- Directed by: Luigi Capuano
- Cinematography: Alvaro Mancori
- Music by: Carlo Rustichelli
- Release date: 1962;
- Country: Italy
- Language: Italian

= Tiger of the Seven Seas =

La tigre dei sette mari, internationally released as Tiger of the Seven Seas, is a 1962 Italian adventure film directed by Luigi Capuano.

It was a sequel to Queen of the Pirates.
==Plot ==
Consuelo is the daughter of a famous pirate nicknamed the Tiger. When he feels tired and decides to leave the command of the ship, he chooses to give it to the winner of a challenge among his men, but unexpectedly, Consuelo wins. The same night Tiger is killed.

William is charged with the killing and is due to be executed, but before the sentence could be carried out, the Spaniards of Grand Duke Inigo arrive.

Consuelo and William escape. At first they don't trust each other but Consuelo discovers that William was falsely blamed; they take revenge on the traitor and recover Tiger's treasure.

== Cast ==
- Gianna Maria Canale as Consuelo
- Anthony Steel as William Scott
- Maria Grazia Spina as Anna de Cordoba
- Ernesto Calindri as Inigo de Cordoba
- Andrea Aureli as Robert
- Carlo Ninchi as Tiger
- John Kitzmiller as Serpente
- Carlo Pisacane as Pirate
- Nazzareno Zamperla as Rick
==Production==
Anthony Steel had recently settled permanently in Italy.
==Reception==
Monthly Film Bulletin called it "a dull, mechanical affair."

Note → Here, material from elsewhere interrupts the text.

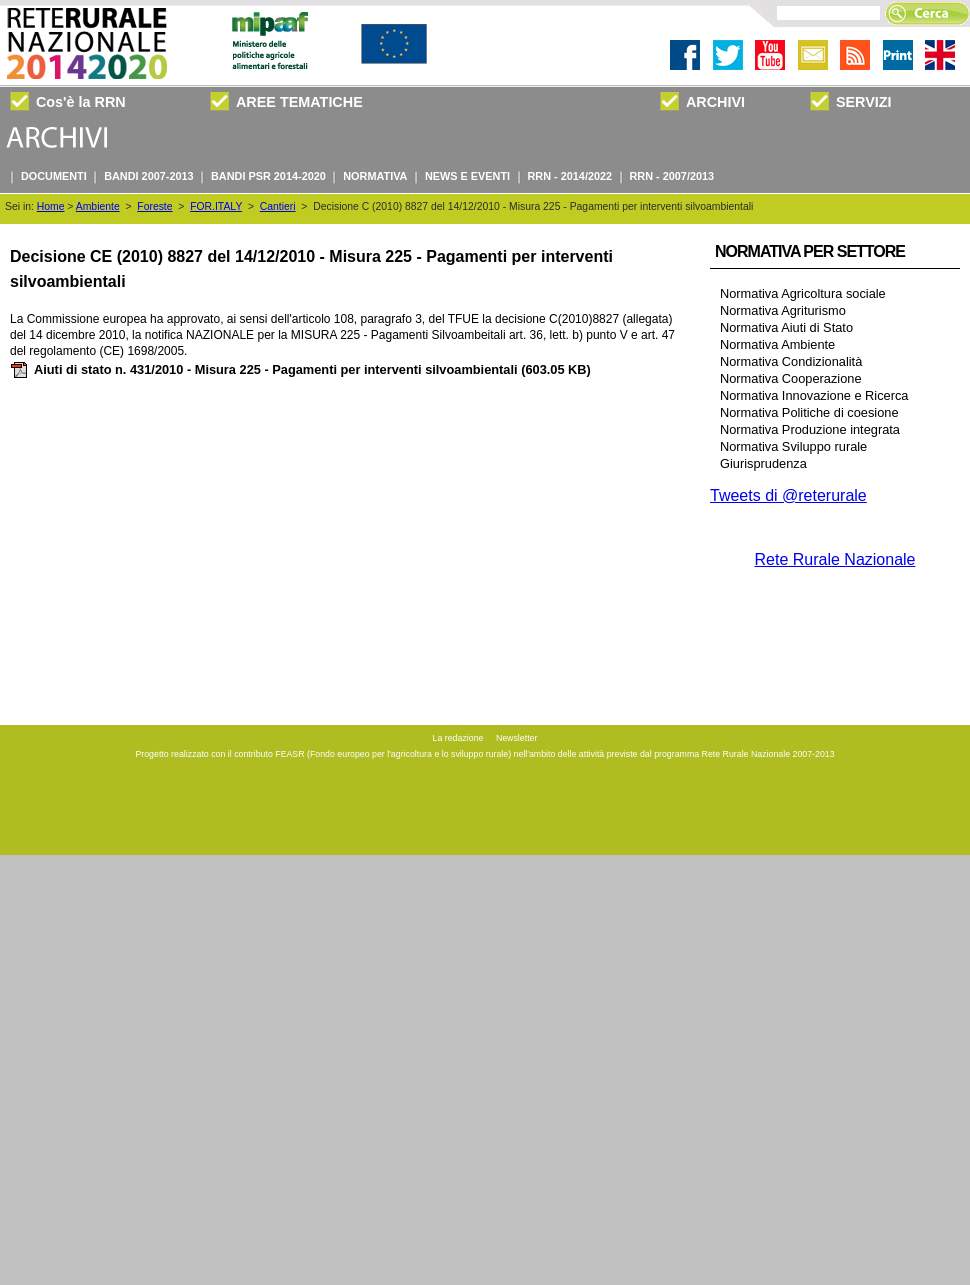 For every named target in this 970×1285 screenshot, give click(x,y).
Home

Filmink said Steel "is the male lead for pirate queen Gianna Maria Canale, who beats him in a sword duel and has to rescue him later. Which is surprisingly and enjoyably feminist but presumably helped further dint Steel’s already-fragile ego. Incidentally, the film indicates that the actor’s physical appearance was starting to disintegrate – he was still handsome with all his hair and no gut, but his face was appearing increasingly gaunt and tired."